__Task details__.
Please retype every record below exactly, leaving the pictures out.

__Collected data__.
--------------------

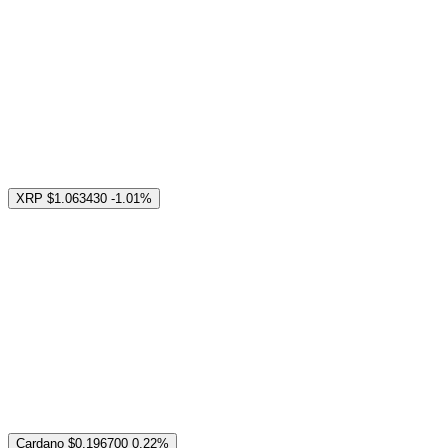
XRP
$1.063430
-1.01%
Cardano
$0.196700
0.22%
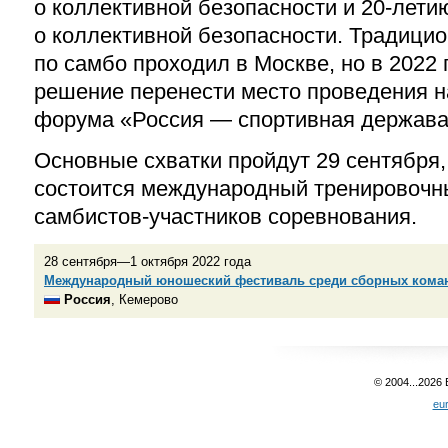
о коллективной безопасности и 20-лети
о коллективной безопасности. Традици
по самбо проходил в Москве, но в 2022
решение перенести место проведения н
форума «Россия — спортивная держава
Основные схватки пройдут 29 сентября,
состоится международный тренировочны
самбистов-участников соревнования.
28 сентября—1 октября 2022 года
Международный юношеский фестиваль среди сборных коман
Россия
, Кемерово
© 2004...2026
eu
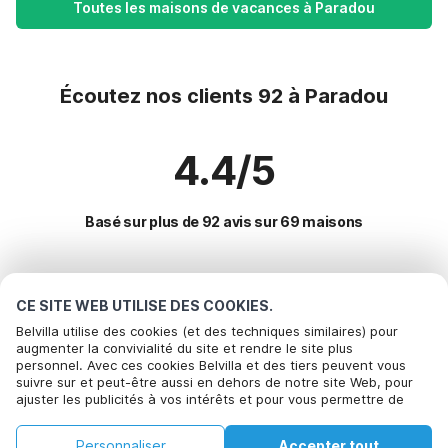
Toutes les maisons de vacances à Paradou
Écoutez nos clients 92 à Paradou
4.4/5
Basé sur plus de 92 avis sur 69 maisons
Destinations les plus populaires pour les
CE SITE WEB UTILISE DES COOKIES.
vacances
Belvilla utilise des cookies (et des techniques similaires) pour
augmenter la convivialité du site et rendre le site plus
personnel. Avec ces cookies Belvilla et des tiers peuvent vous
Villes offrant les meilleures commodités pour les vacances
suivre sur et peut-être aussi en dehors de notre site Web, pour
ajuster les publicités à vos intérêts et pour vous permettre de
Location de vacances pour enfants la-roque-sur-ceze
Commodités populaires pour les vacances en Paradou
partager des informations via les médias sociaux. En cliquant sur
Location de vacances pour enfants le-thor
Accepter, vous acceptez de le faire. Plus d'informations peuvent
Location de vacances pour enfants
Personnaliser
Accepter tout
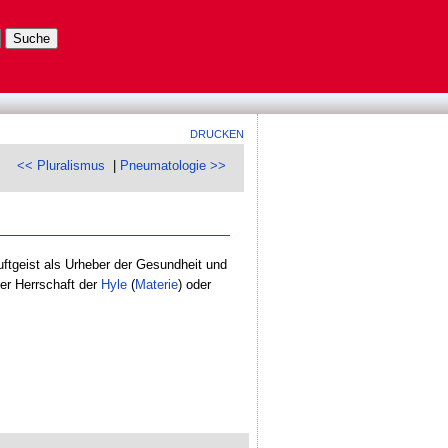
DRUCKEN
<< Pluralismus
|
Pneumatologie >>
Luftgeist als Urheber der Gesundheit und
der Herrschaft der
Hyle
(
Materie
) oder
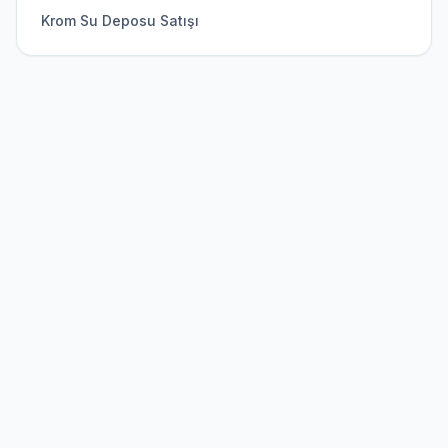
Krom Su Deposu Satışı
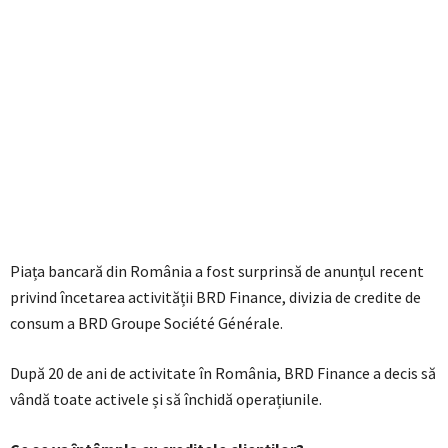
Piața bancară din România a fost surprinsă de anunțul recent
privind încetarea activității BRD Finance, divizia de credite de
consum a BRD Groupe Société Générale.
După 20 de ani de activitate în România, BRD Finance a decis să
vândă toate activele și să închidă operațiunile.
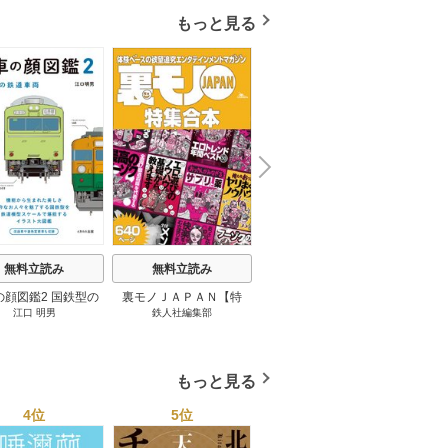
もっと見る
N
x
e
t
無料立読み
無料立読み
無料立読み
の顔図鑑2 国鉄型の
裏モノＪＡＰＡＮ【特
パナソニック コネクト
日本の
江口 明男
鉄人社編集部
上阪徹
鉄道車両 1巻
集】★超ボリューム版６
大企業をいかに変えるか
20
４０ページ★１２冊★全
1巻
国４７都道府県を代表す
る最高のフーゾク★エロ
もっと見る
トレンド年間ベスト★お
っさん５０人の体験から
4位
5位
6位
学ぶ★夢のようなエロい
楽園３０ 1巻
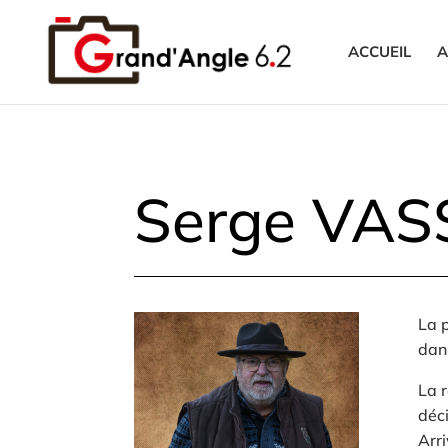
ACCUEIL
A
Serge VA
La p
dan
La r
déci
Arr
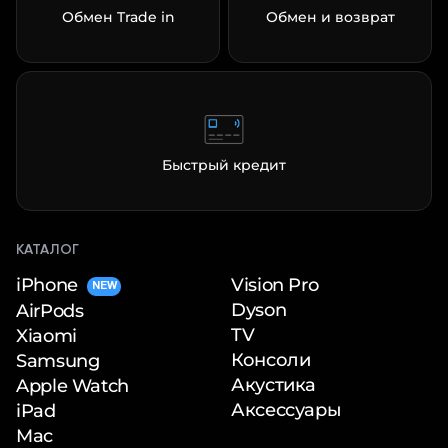
Обмен Trade in
Обмен и возврат
раз в 2 недели
Быстрый кредит
КАТАЛОГ
iPhone
Vision Pro
NEW
Dyson
AirPods
TV
Xiaomi
Консоли
Samsung
Акустика
Apple Watch
Аксессуары
iPad
Mac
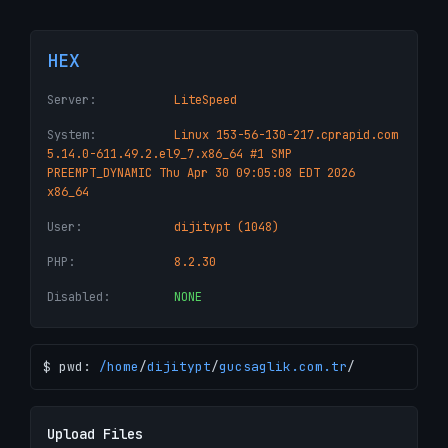
HEX
Server:
LiteSpeed
System:
Linux 153-56-130-217.cprapid.com
5.14.0-611.49.2.el9_7.x86_64 #1 SMP
PREEMPT_DYNAMIC Thu Apr 30 09:05:08 EDT 2026
x86_64
User:
dijitypt (1048)
PHP:
8.2.30
Disabled:
NONE
$ pwd:
/
home
/
dijitypt
/
gucsaglik.com.tr
/
Upload Files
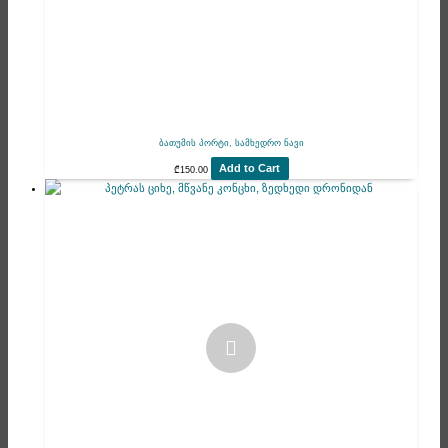
ბათუმის პორტი, სამხედრო ნავი
Add to Cart
₾
150.00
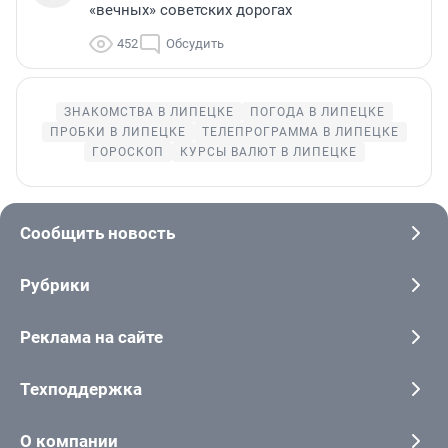
«вечных» советских дорогах
452
Обсудить
ЗНАКОМСТВА В ЛИПЕЦКЕ
ПОГОДА В ЛИПЕЦКЕ
ПРОБКИ В ЛИПЕЦКЕ
ТЕЛЕПРОГРАММА В ЛИПЕЦКЕ
ГОРОСКОП
КУРСЫ ВАЛЮТ В ЛИПЕЦКЕ
Сообщить новость
Рубрики
Реклама на сайте
Техподдержка
О компании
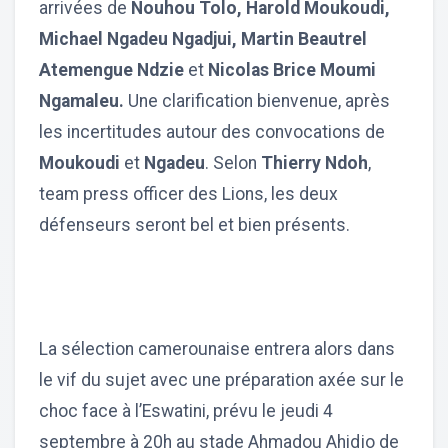
arrivées de
Nouhou Tolo, Harold Moukoudi,
Michael Ngadeu Ngadjui, Martin Beautrel
Atemengue Ndzie
et
Nicolas Brice Moumi
Ngamaleu.
Une clarification bienvenue, après
les incertitudes autour des convocations de
Moukoudi
et
Ngadeu
. Selon
Thierry Ndoh
,
team press officer des Lions, les deux
défenseurs seront bel et bien présents.
La sélection camerounaise entrera alors dans
le vif du sujet avec une préparation axée sur le
choc face à l’Eswatini, prévu le jeudi 4
septembre à 20h au stade Ahmadou Ahidjo de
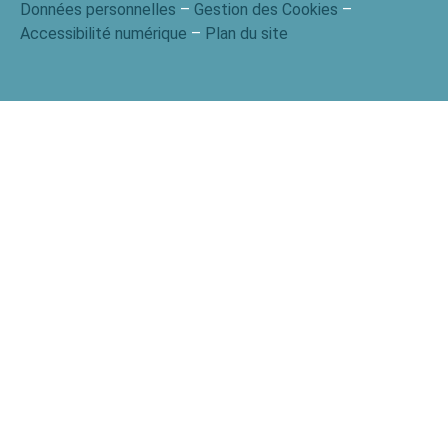
Données personnelles
–
Gestion des Cookies
–
Accessibilité numérique
–
Plan du site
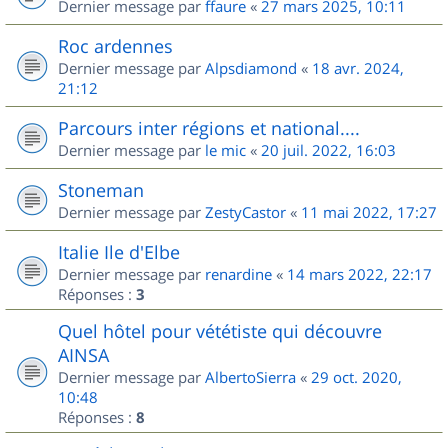
Dernier message par
ffaure
«
27 mars 2025, 10:11
Roc ardennes
Dernier message par
Alpsdiamond
«
18 avr. 2024,
21:12
Parcours inter régions et national....
Dernier message par
le mic
«
20 juil. 2022, 16:03
Stoneman
Dernier message par
ZestyCastor
«
11 mai 2022, 17:27
Italie Ile d'Elbe
Dernier message par
renardine
«
14 mars 2022, 22:17
Réponses :
3
Quel hôtel pour vététiste qui découvre
AINSA
Dernier message par
AlbertoSierra
«
29 oct. 2020,
10:48
Réponses :
8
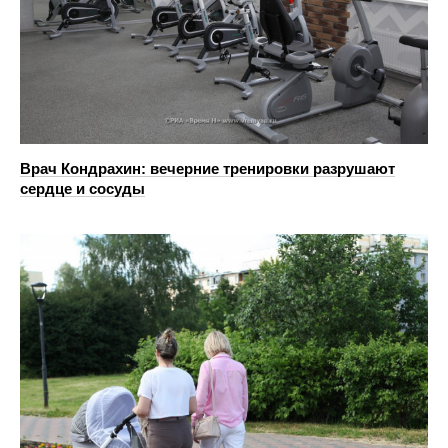
Врач Кондрахин: вечерние тренировки разрушают
сердце и сосуды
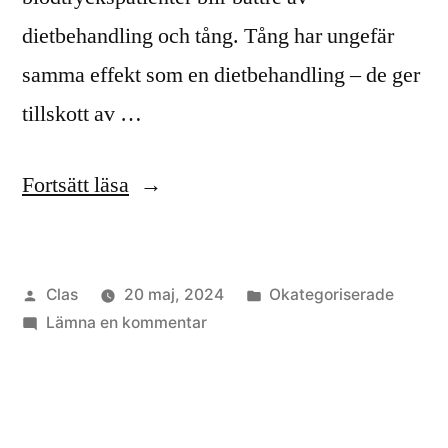
dietbehandling och tång. Tång har ungefär
samma effekt som en dietbehandling – de ger
tillskott av …
”Hellre
Fortsätt läsa
tång
än
Publicerat
Publicerat
Clas
20 maj, 2024
Okategoriserade
mediciner”
av
till
i
Lämna en kommentar
Hellre
tång
än
mediciner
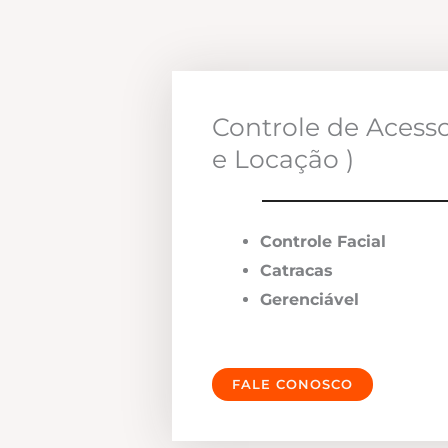
Controle de Acess
e Locação )
Controle Facial
Catracas
Gerenciável
FALE CONOSCO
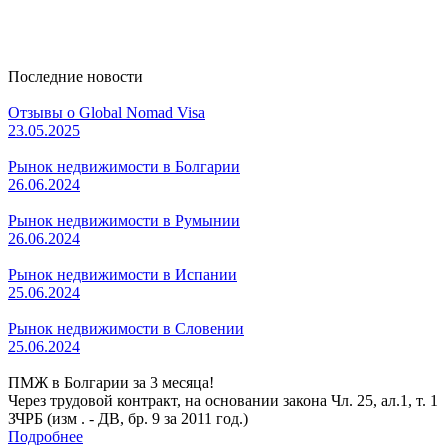
Последние новости
Отзывы о Global Nomad Visa
23.05.2025
Рынок недвижимости в Болгарии
26.06.2024
Рынок недвижимости в Румынии
26.06.2024
Рынок недвижимости в Испании
25.06.2024
Рынок недвижимости в Словении
25.06.2024
ПМЖ в Болгарии за 3 месяца!
Через трудовой контракт, на основании закона Чл. 25, ал.1, т. 1
ЗЧРБ (изм . - ДВ, бр. 9 за 2011 год.)
Подробнее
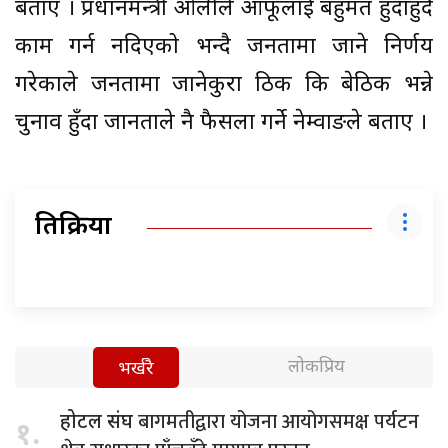
बताए । प्रधानमन्त्री ओलीले आफूलाई बहुमत हुँदाहुँदै
काम गर्न नदिएको भन्दै जनतामा जाने निर्णय
गरेकाले जनतामा जानेकुरा ठिक कि बेठिक भन्ने
चुनाव हुँदा जानताले नै फैसला गर्ने नेम्वाङले बताए ।
प्रतिक्रिया
लोकप्रिय
भर्खरै
बागमतीद्वारा योजना आयोगसमक्ष पर्यटन
होटल संघ
१.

--------------------

__Reply__.
XRP
$1.063430
-1.01%
Cardano
$0.196700
0.22%
о коллективной безопасности и 20-лети
о коллективной безопасности. Традици
по самбо проходил в Москве, но в 2022
решение перенести место проведения н
форума «Россия — спортивная держава
Основные схватки пройдут 29 сентября,
состоится международный тренировочны
самбистов-участников соревнования.
28 сентября—1 октября 2022 года
Международный юношеский фестиваль среди сборных коман
Россия
, Кемерово
© 2004...2026
eu
Toutes les maisons de vacances à Paradou
Écoutez nos clients 92 à Paradou
4.4/5
Basé sur plus de 92 avis sur 69 maisons
Destinations les plus populaires pour les
CE SITE WEB UTILISE DES COOKIES.
vacances
Belvilla utilise des cookies (et des techniques similaires) pour
augmenter la convivialité du site et rendre le site plus
personnel. Avec ces cookies Belvilla et des tiers peuvent vous
Villes offrant les meilleures commodités pour les vacances
suivre sur et peut-être aussi en dehors de notre site Web, pour
ajuster les publicités à vos intérêts et pour vous permettre de
Location de vacances pour enfants la-roque-sur-ceze
Commodités populaires pour les vacances en Paradou
partager des informations via les médias sociaux. En cliquant sur
Location de vacances pour enfants le-thor
Accepter, vous acceptez de le faire. Plus d'informations peuvent
Location de vacances pour enfants
Personnaliser
Accepter tout
DRUCKEN
<< Pluralismus
|
Pneumatologie >>
Luftgeist als Urheber der Gesundheit und
der Herrschaft der
Hyle
(
Materie
) oder
Krom Su Deposu Satışı
Piața bancară din România a fost surprinsă de anunțul recent
privind încetarea activității BRD Finance, divizia de credite de
consum a BRD Groupe Société Générale.
După 20 de ani de activitate în România, BRD Finance a decis să
vândă toate activele și să închidă operațiunile.
もっと見る
N
x
e
t
無料立読み
無料立読み
無料立読み
の顔図鑑2 国鉄型の
裏モノＪＡＰＡＮ【特
パナソニック コネクト
日本の
江口 明男
鉄人社編集部
上阪徹
鉄道車両 1巻
集】★超ボリューム版６
大企業をいかに変えるか
20
４０ページ★１２冊★全
1巻
国４７都道府県を代表す
る最高のフーゾク★エロ
もっと見る
トレンド年間ベスト★お
っさん５０人の体験から
4位
5位
6位
学ぶ★夢のようなエロい
楽園３０ 1巻
ACCUEIL
A
Serge VA
La p
dan
La r
déci
Arr
Обмен Trade in
Обмен и возврат
раз в 2 недели
Быстрый кредит
КАТАЛОГ
iPhone
Vision Pro
NEW
Dyson
AirPods
TV
Xiaomi
Консоли
Samsung
Акустика
Apple Watch
Аксессуары
iPad
Mac
HEX
Server:
LiteSpeed
System:
Linux 153-56-130-217.cprapid.com
5.14.0-611.49.2.el9_7.x86_64 #1 SMP
PREEMPT_DYNAMIC Thu Apr 30 09:05:08 EDT 2026
x86_64
User:
dijitypt (1048)
PHP:
8.2.30
Disabled:
NONE
$ pwd:
/
home
/
dijitypt
/
gucsaglik.com.tr
/
Upload Files
ბათუმის პორტი, სამხედრო ნავი
Add to Cart
₾
150.00
«вечных» советских дорогах
452
Обсудить
ЗНАКОМСТВА В ЛИПЕЦКЕ
ПОГОДА В ЛИПЕЦКЕ
ПРОБКИ В ЛИПЕЦКЕ
ТЕЛЕПРОГРАММА В ЛИПЕЦКЕ
ГОРОСКОП
КУРСЫ ВАЛЮТ В ЛИПЕЦКЕ
Сообщить новость
Рубрики
Реклама на сайте
Техподдержка
О компании
arrivées de
Nouhou Tolo, Harold Moukoudi,
Michael Ngadeu Ngadjui, Martin Beautrel
Atemengue Ndzie
et
Nicolas Brice Moumi
Ngamaleu.
Une clarification bienvenue, après
les incertitudes autour des convocations de
Moukoudi
et
Ngadeu
. Selon
Thierry Ndoh
,
team press officer des Lions, les deux
défenseurs seront bel et bien présents.
La sélection camerounaise entrera alors dans
le vif du sujet avec une préparation axée sur le
choc face à l’Eswatini, prévu le jeudi 4
septembre à 20h au stade Ahmadou Ahidjo de
Données personnelles
–
Gestion des Cookies
–
Accessibilité numérique
–
Plan du site
Dernier message par
ffaure
«
27 mars 2025, 10:11
Roc ardennes
Dernier message par
Alpsdiamond
«
18 avr. 2024,
21:12
Parcours inter régions et national....
Dernier message par
le mic
«
20 juil. 2022, 16:03
Stoneman
Dernier message par
ZestyCastor
«
11 mai 2022, 17:27
Italie Ile d'Elbe
Dernier message par
renardine
«
14 mars 2022, 22:17
Réponses :
3
Quel hôtel pour vététiste qui découvre
AINSA
Dernier message par
AlbertoSierra
«
29 oct. 2020,
10:48
Réponses :
8
Врач Кондрахин: вечерние тренировки разрушают
сердце и сосуды
dietbehandling och tång. Tång har ungefär
samma effekt som en dietbehandling – de ger
tillskott av …
”Hellre
Fortsätt läsa
tång
än
Publicerat
Publicerat
Clas
20 maj, 2024
Okategoriserade
mediciner”
av
till
i
Lämna en kommentar
Hellre
tång
än
mediciner
Controle de Acess
e Locação )
Controle Facial
Catracas
Gerenciável
FALE CONOSCO
Последние новости
Отзывы о Global Nomad Visa
23.05.2025
Рынок недвижимости в Болгарии
26.06.2024
Рынок недвижимости в Румынии
26.06.2024
Рынок недвижимости в Испании
25.06.2024
Рынок недвижимости в Словении
25.06.2024
ПМЖ в Болгарии за 3 месяца!
Через трудовой контракт, на основании закона Чл. 25, ал.1, т. 1
ЗЧРБ (изм . - ДВ, бр. 9 за 2011 год.)
Подробнее
बताए । प्रधानमन्त्री ओलीले आफूलाई बहुमत हुँदाहुँदै
काम गर्न नदिएको भन्दै जनतामा जाने निर्णय
गरेकाले जनतामा जानेकुरा ठिक कि बेठिक भन्ने
चुनाव हुँदा जानताले नै फैसला गर्ने नेम्वाङले बताए ।
प्रतिक्रिया
लोकप्रिय
भर्खरै
बागमतीद्वारा योजना आयोगसमक्ष पर्यटन
होटल संघ
१.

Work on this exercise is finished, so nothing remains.